Они стояли на гребне, потерянные, одинокие, как сироты. Зябко поеживаясь, словно от сырости, Николетина подавленно спросил:
— А теперь куда податься?
— Домой, куда же еще, — пробормотал Йовица.
— Это ты кстати припомнил, — невесело усмехнулся Николетина, — а то я совсем что-то растерялся, будто нет у меня больше ни кола ни двора. Первый раз на моих глазах держава пропадает, никак в себя не приду.
Он помолчал и грустно добавил:
— Вот был бы жив мой покойный дед Тодор, может, присоветовал бы что. На его веку сколько властей сменилось: и турецкая, и австрийская, и… а он каждый раз выпутывался и жив оставался.
Вконец расстроенный, Николетина беспомощно поглядел на Йовицу и простонал:
— Эх, легко ему было, ведь то все чужие были державы, а мы, горемычные, до погибели своей собственной дожили.
— Хорошо, хоть голова цела осталась, — нерешительно заметил Йовица.
— Голова? И верно, тут она, — оживился Николетина. — И ноги вот, и руки, и… А погляди-ка вокруг, брат Иова, и горы наши тут, и долины, и леса, и нивы…
Точно пробуждаясь от тяжкого сна, он, снова здоровый и сильный, прояснившимся взглядом обвел все вокруг.
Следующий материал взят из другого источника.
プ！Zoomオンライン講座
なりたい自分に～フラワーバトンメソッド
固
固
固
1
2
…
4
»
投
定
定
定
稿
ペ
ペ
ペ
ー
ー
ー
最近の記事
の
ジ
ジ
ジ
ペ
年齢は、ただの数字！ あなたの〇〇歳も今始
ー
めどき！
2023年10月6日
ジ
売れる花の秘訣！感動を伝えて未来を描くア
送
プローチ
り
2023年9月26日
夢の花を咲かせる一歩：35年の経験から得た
— Иова, братец ты мой, видишь, цела наша прекрасная земля! Слышишь, наша, наша, а не тех, кто там едет внизу. Даже собака у своей конуры смелеет, а человек и подавно.
— Дай-то бог!
— Даст, даст, не бойся! — вдохновенно выпалил Николетина. — Запомни, что я, дурак, тебе скажу. Приехали они к нам, как на парад, а как уедут, им и в страшном сне не снилось. Так всегда было.
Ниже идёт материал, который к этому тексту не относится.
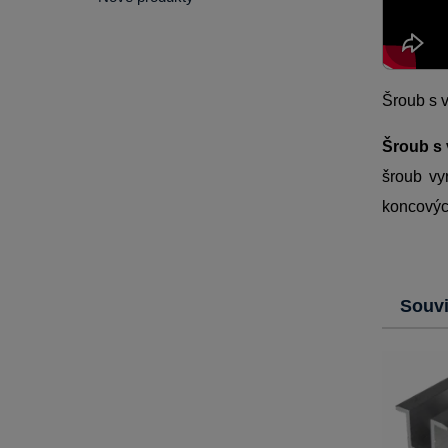
Šroub s 
Šroub s 
šroub vy
koncovýc
Souvi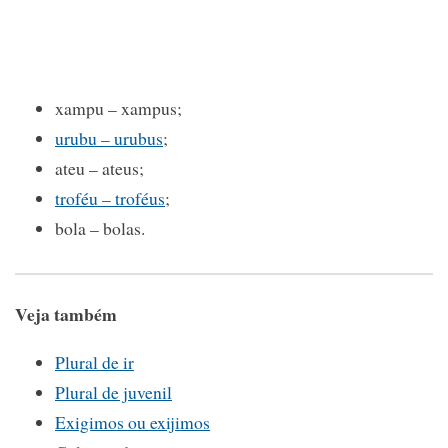
xampu – xampus;
urubu – urubus
;
ateu – ateus;
troféu – troféus
;
bola – bolas.
Veja também
Plural de ir
Plural de juvenil
Exigimos ou exijimos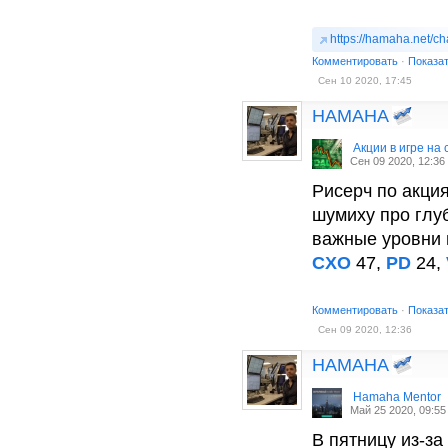
https://hamaha.net/ch
Комментировать
·
Показа
Сен 10 2020, 17:45
HAMAHA
Акции в игре на 
Сен 09 2020, 12:36
Рисерч по акция
шумиху про глуб
важные уровни 
CXO
47,
PD
24,
Комментировать
·
Показа
Сен 09 2020, 12:36
HAMAHA
Hamaha Mentor
Май 25 2020, 09:55
В пятницу из-за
Он сжал губы и подобрался, будто готовясь к громадному прыжку.
— Слушай, Иовица, мой злосчастный дед видел спину и турецкой, и швабской власти, всех он проводил и пережил, а в нем сорока ок [11] весу не было. Ну что ж, и мы этих или выживем, или вышибем, а так дела не оставим, даже если сам бог со всеми святыми будет против! Мне об этом что-то из-под земли шепчет, уже пробивается сквозь подметки и расходится по телу. Слышишь, пусть весь свет плюнет мне в лицо, если я, Николетина Бурсач, снова не опояшусь солдатским ремнем!
Царь и бог
У Оканова Бука уже несколько дней бурлил шумный и пестрый повстанческий лагерь, полный самого разного люда: от босоногих парнишек до едва ковыляющих стариков, которые добровольно шли в ночной дозор, потому что им и так по ночам не спалось. Как только улеглась сумятица первых дней Восстания, между повстанцами и злополучным павеличевским государством установилось что-то похожее на границу, весьма ненадежную и неопределенную…
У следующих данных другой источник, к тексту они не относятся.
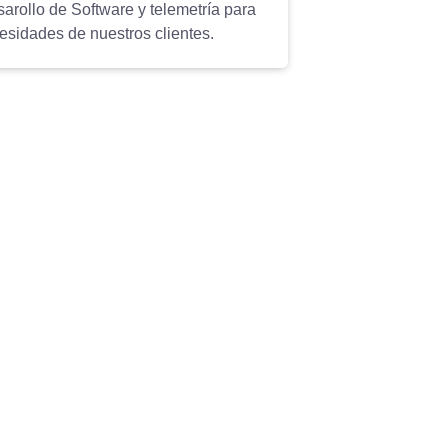
sarollo de Software y telemetría para
esidades de nuestros clientes.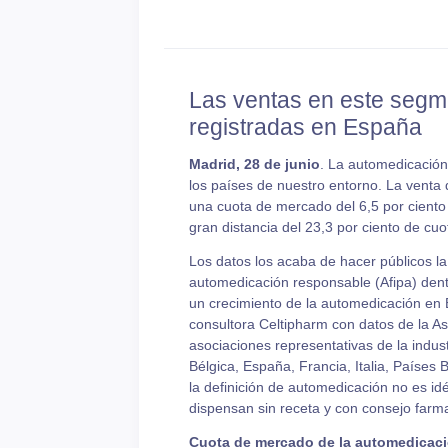
Las ventas en este segme
registradas en España
Madrid, 28 de junio
. La automedicación
los países de nuestro entorno. La vent
una cuota de mercado del 6,5 por ciento
gran distancia del 23,3 por ciento de cu
Los datos los acaba de hacer públicos la
automedicación responsable (Afipa) den
un crecimiento de la automedicación en E
consultora Celtipharm con datos de la As
asociaciones representativas de la indu
Bélgica, España, Francia, Italia, Países
la definición de automedicación no es i
dispensan sin receta y con consejo farm
Cuota de mercado de la automedicaci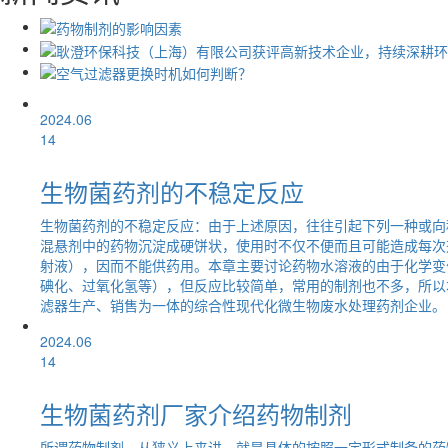
2024.06
14
生物菌药剂的不稳定反应
生物菌药剂的不稳定反应：由于上述原因，往往引起下列一种或向
混悬剂中的药物沉淀成硬饼状，使用时不仅不便而且可能造成每次
射液），因而不能供药用。本章主要讨论药物水溶液的由于化学变
碘化、过氧化氢等），但反应比较简单，常用的制剂也不多，所以
滤器生产、销售为一体的综合性现代化微生物废水处理药剂企业。
2024.06
14
生物菌药剂厂家介绍药物制剂
所谓药物制剂，从狭义上来讲，就是具体的按照一定形式制备的药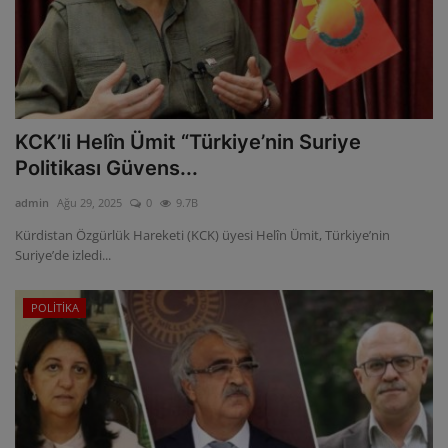
KCK’li Helîn Ümit “Türkiye’nin Suriye
Politikası Güvens...
admin
Ağu 29, 2025
0
9.7B
Kürdistan Özgürlük Hareketi (KCK) üyesi Helîn Ümit, Türkiye’nin
Suriye’de izledi...
POLİTİKA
Тогда же народу в лагере стало понемногу убавляться. Те, что не годились для боя или побаивались ружейной пальбы, стали неприметно подаваться в села, норовя укрыться за спины людей, вооруженных винтовками, которые вместе с тремя десятками безоружных составляли нечто вроде роты.
Вскоре разнесся слух, что в горах сформирован штаб отряда. Оттуда приходил то один, то другой со звездой на шапке, держали речи. Повстанцы получили командира, а с ним еще одного начальника, который назывался комиссаром. Мало-помалу в голове у каждого бойца всерьез начала складываться уверенность в том, что у них настоящая рота и ей уже полагается вести настоящую войну.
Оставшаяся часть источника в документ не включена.